The transportation has been increased in the whole world in the last two decades. Although it has shortened the distances but has some drawbacks, it affects environment badly so that climate change occurs. The emission of carbon dioxide severely affects ozone layer. The objective of the study is to examine the dynamic linkages between air-railways transportation, trade openness, travel services, population growth, and environmental and natural resource depletion in the context of Pakistan by using a time series data from 1975 to 2016. The results show that railways passenger carried, trade openness, and per capita income is associated with high mass carbon emissions to confirm transport associated emissions and pollution haven hypothesis, while air-railways transportation and travel services largely influenced natural resource assets of the country. Forest resources largely affected by air transport passengers carried and travel services, while it hold genius principle, where population is sensibly used forest and natural resources in the sustainable consumption and production system. The general and country specific policy implications are presented for sustainable development, i.e.,

  1. i)

    Green transportation fuel system like liquid hydrogen fuels should be used to mitigate carbon emissions.

  2. ii)

    Sustainable consumption and production is imperative for sustainable development.

  3. iii)

    Trade liberalization policies should be environmental regulated to support natural resource capital of a country.

  4. iv)

    Economic activities should be environmental friendly and based upon cleaner production technologies, certified ISO certification, tax imposition of dirty polluting industries, subsidies given to environmental quality assurance companies, and healthy economic reforms across countries.

  5. v)

    Human development program should be initiated in a way to invest on human capital that translated in to achieving high economic growth and conserve natural environment.

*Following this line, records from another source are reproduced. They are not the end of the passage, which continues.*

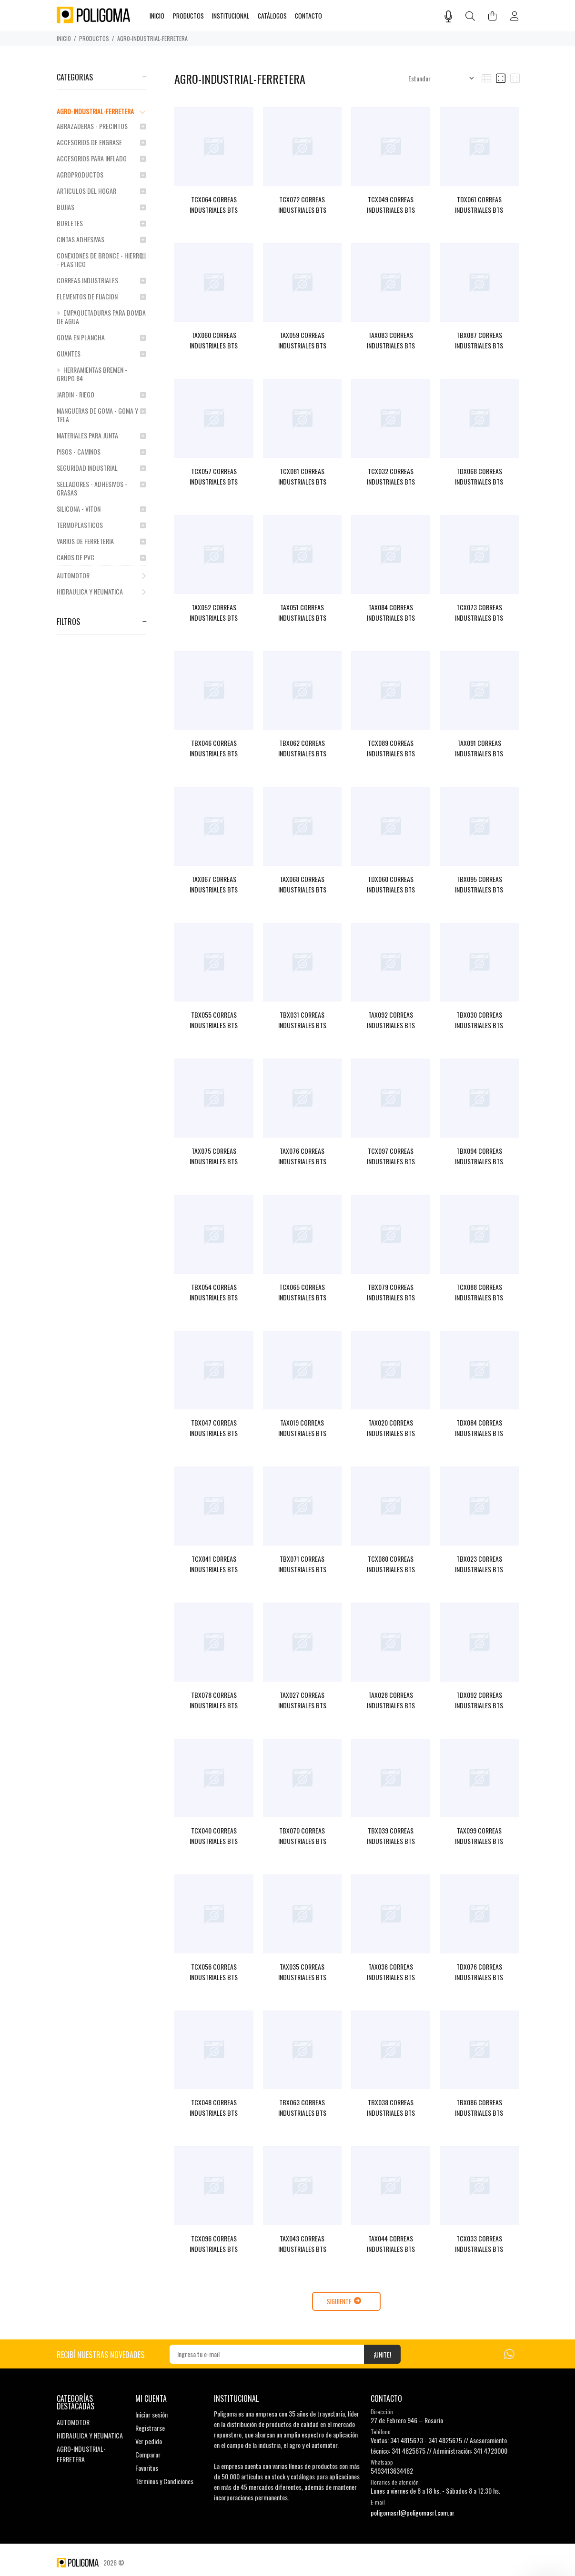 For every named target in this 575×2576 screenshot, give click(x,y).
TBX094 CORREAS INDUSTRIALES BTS (479, 1156)
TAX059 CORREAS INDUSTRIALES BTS (302, 340)
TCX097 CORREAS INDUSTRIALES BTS (391, 1156)
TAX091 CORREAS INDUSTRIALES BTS (479, 748)
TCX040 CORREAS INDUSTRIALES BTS (214, 1835)
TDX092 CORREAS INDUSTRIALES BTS (479, 1700)
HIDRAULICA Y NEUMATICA (101, 591)
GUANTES (101, 353)
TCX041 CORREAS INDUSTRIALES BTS (214, 1564)
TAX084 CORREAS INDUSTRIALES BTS (391, 612)
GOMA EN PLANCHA (101, 337)
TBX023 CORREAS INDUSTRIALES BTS (479, 1564)
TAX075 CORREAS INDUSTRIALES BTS (214, 1156)
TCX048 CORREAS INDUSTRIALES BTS (214, 2107)
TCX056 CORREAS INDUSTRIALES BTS (214, 1972)
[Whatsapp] (509, 2353)
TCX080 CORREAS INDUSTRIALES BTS (391, 1564)
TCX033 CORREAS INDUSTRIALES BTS (479, 2243)
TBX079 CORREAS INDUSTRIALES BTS (391, 1292)
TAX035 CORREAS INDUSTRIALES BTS (302, 1972)
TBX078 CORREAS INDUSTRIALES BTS (214, 1700)
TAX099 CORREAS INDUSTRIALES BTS (479, 1835)
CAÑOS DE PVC (101, 557)
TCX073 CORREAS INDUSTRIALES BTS (479, 612)
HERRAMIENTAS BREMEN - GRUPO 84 (92, 374)
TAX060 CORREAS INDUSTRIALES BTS (214, 340)
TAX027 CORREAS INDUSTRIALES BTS (302, 1700)
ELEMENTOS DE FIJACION (101, 296)
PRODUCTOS (94, 38)
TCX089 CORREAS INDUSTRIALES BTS (391, 748)
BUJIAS (101, 207)
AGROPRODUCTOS (101, 174)
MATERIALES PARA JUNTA (101, 435)
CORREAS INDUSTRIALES (101, 280)
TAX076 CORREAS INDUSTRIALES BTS (302, 1156)
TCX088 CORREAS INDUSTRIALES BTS (479, 1292)
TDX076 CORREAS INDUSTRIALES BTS (479, 1972)
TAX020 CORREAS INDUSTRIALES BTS (391, 1427)
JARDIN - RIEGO (101, 394)
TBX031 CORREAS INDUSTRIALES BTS (302, 1020)
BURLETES (101, 223)
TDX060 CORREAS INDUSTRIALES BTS (391, 884)
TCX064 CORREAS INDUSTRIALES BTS (214, 204)
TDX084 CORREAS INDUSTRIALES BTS (479, 1427)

The country-specific policy implications should be result oriented, i.e., the solutions can found for bringing pollution to tolerable level. But it can only be achieved if: vehicle inspection and examiner department is strengthened by the Federal Government in Consultation with Ministry of Transport and Communication. The Electric Power Assisted Steering (EPA) ensures the desirable condition of the vehicles on roads. With that, Quality Control agency should help provincial governments to certify quality of gasoline. Various stations where gasoline is sold should be checked regularly to ensure quality.

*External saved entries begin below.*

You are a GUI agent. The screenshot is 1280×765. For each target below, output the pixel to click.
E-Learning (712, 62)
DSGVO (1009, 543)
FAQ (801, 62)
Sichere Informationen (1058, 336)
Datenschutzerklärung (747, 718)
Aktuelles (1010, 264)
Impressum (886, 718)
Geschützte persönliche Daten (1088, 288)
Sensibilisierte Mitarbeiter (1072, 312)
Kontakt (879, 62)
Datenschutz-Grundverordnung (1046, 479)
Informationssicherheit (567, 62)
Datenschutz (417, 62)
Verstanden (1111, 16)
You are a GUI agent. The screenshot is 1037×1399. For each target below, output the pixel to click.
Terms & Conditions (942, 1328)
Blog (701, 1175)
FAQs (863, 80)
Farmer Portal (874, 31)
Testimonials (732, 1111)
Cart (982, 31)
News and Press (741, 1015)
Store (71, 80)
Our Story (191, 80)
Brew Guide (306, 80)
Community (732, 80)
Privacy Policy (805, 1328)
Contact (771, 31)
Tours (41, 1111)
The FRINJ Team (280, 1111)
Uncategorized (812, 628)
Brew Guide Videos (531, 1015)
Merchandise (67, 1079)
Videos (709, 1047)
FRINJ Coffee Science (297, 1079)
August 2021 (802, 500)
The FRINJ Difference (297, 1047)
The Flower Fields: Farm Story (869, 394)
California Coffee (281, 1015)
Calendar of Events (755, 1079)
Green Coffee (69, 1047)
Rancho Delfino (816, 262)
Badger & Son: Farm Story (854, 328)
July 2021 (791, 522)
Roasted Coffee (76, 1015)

Government should establish weigh bridges on all important highways and road to check overloading. In this respect, National Highways Authority (NHA) and Motorway Police (MP) can be useful. There should also be a policy structure for the conversion of dirty fuel, i.e., diesel on road transport to clean fuel. Petrol, Diesel, LPG, or CNG vehicle testing and tuning centers should be established in all the small and big cities. Fuel substitution strategy must be adopted by a LPG and supplies from in-house refineries be increased. There should be alternate source to import LPG through pipelines, it could be made possible by signing contract with neighboring countries. Road shoulder improvement like concrete pavement, vegetation, traffic control, and cleaning of road by mechanical sweepers or vacuum cleaners should be undertaken by the municipalities of the city to control particulate emissions. Introduction of cheap urban transport system run on clean fuel would also decrease the traffic burden from roads, and will definitely improve the air quality in the long run.

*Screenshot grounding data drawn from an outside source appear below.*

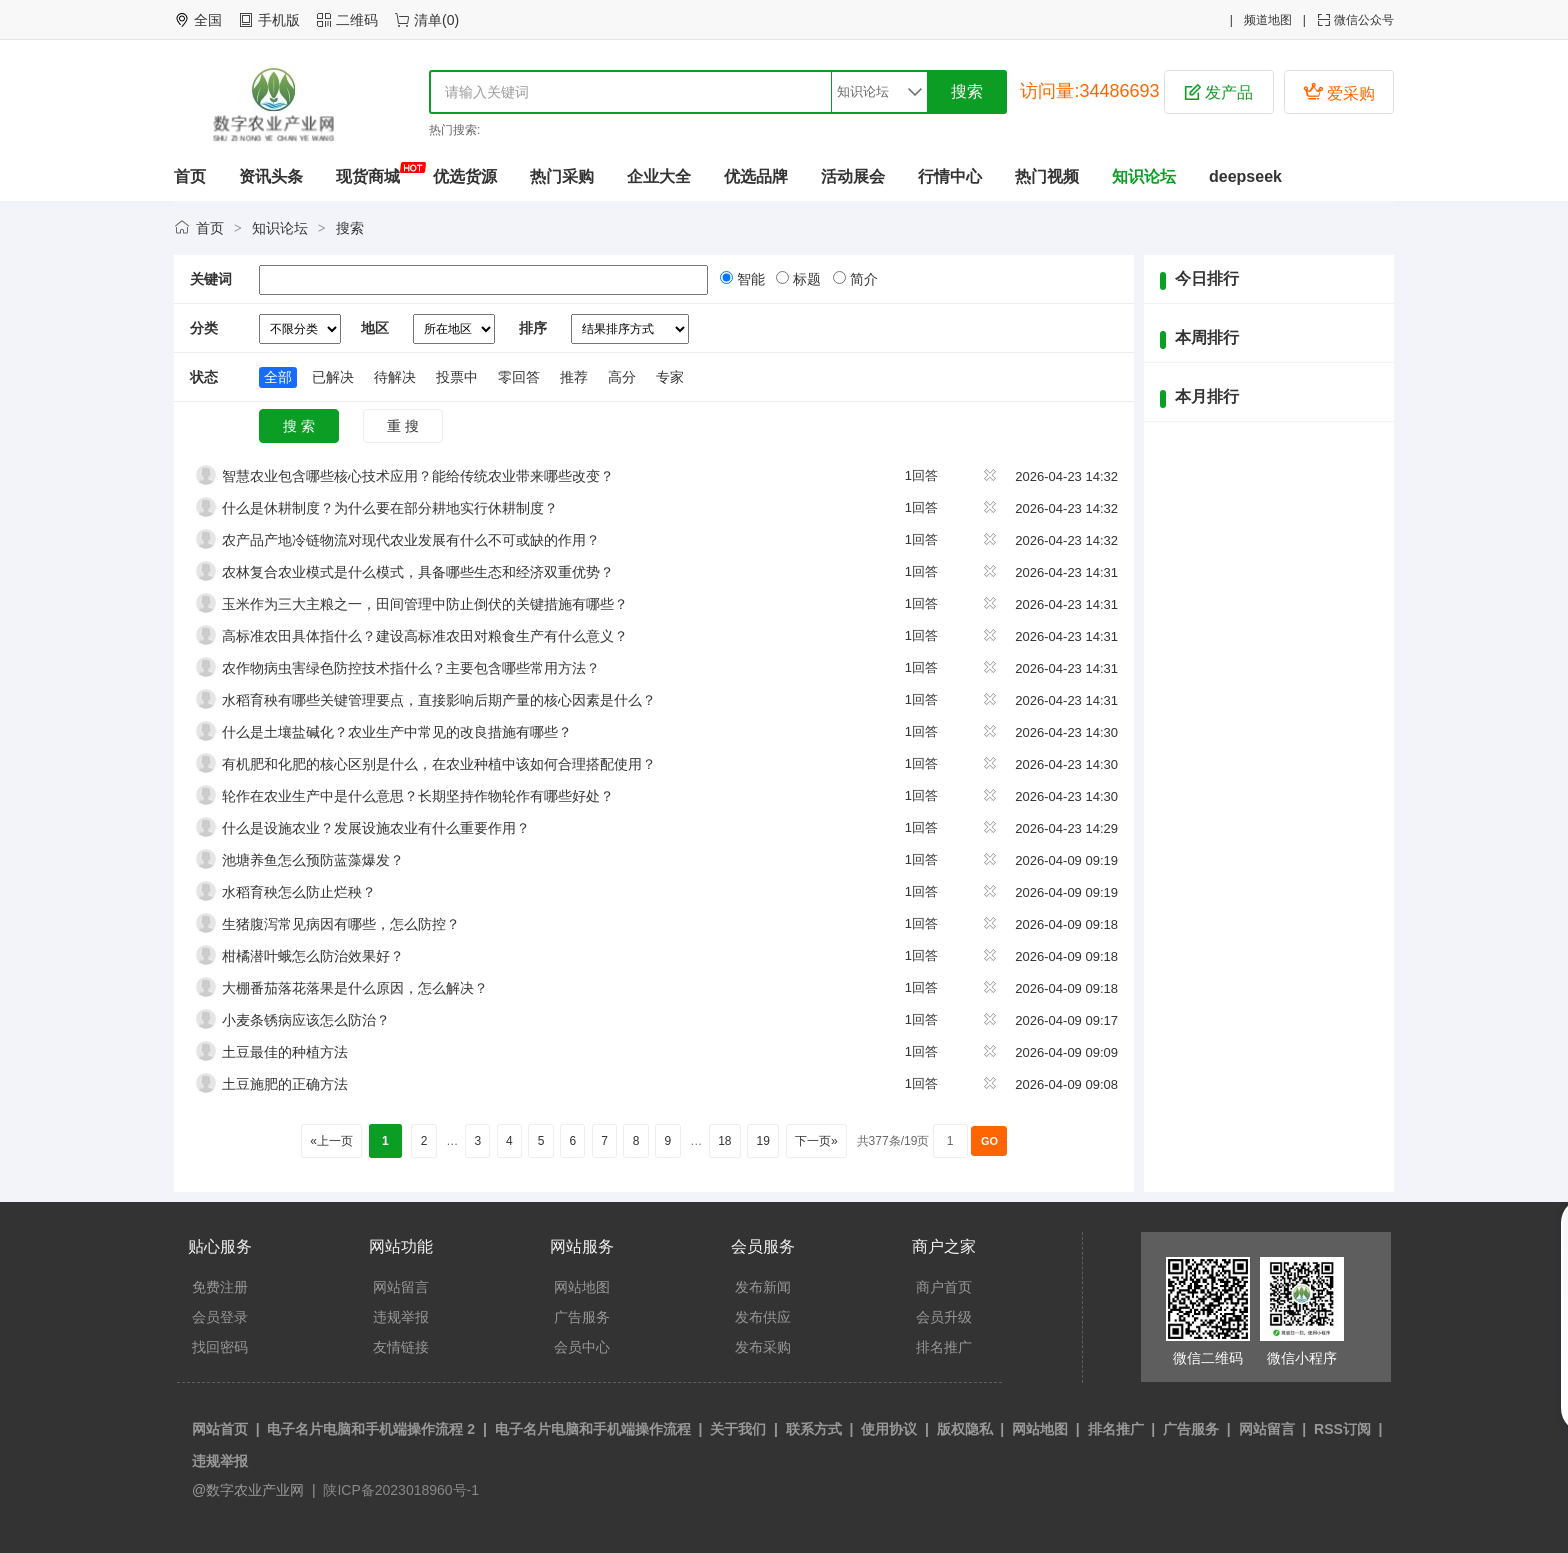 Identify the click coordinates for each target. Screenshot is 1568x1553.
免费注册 (220, 1287)
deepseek (1245, 176)
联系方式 (814, 1429)
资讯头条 (271, 176)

All of the above recommendations are very practical and feasible if implemented. For minimizing air pollution, a serious mind set is required not only from the government but also from the local people. Until and unless they have awareness, and with awareness, sense of responsibility toward their country as well as toward the environment in which they breathe, nothing can be done tangibly. Knowingly, crossing the limits and not maintain standards is not a good approach. Everyone should partake this process of cleaning the air. Otherwise, 1 day, it will be difficult even to breathe and fresh air would be a dream.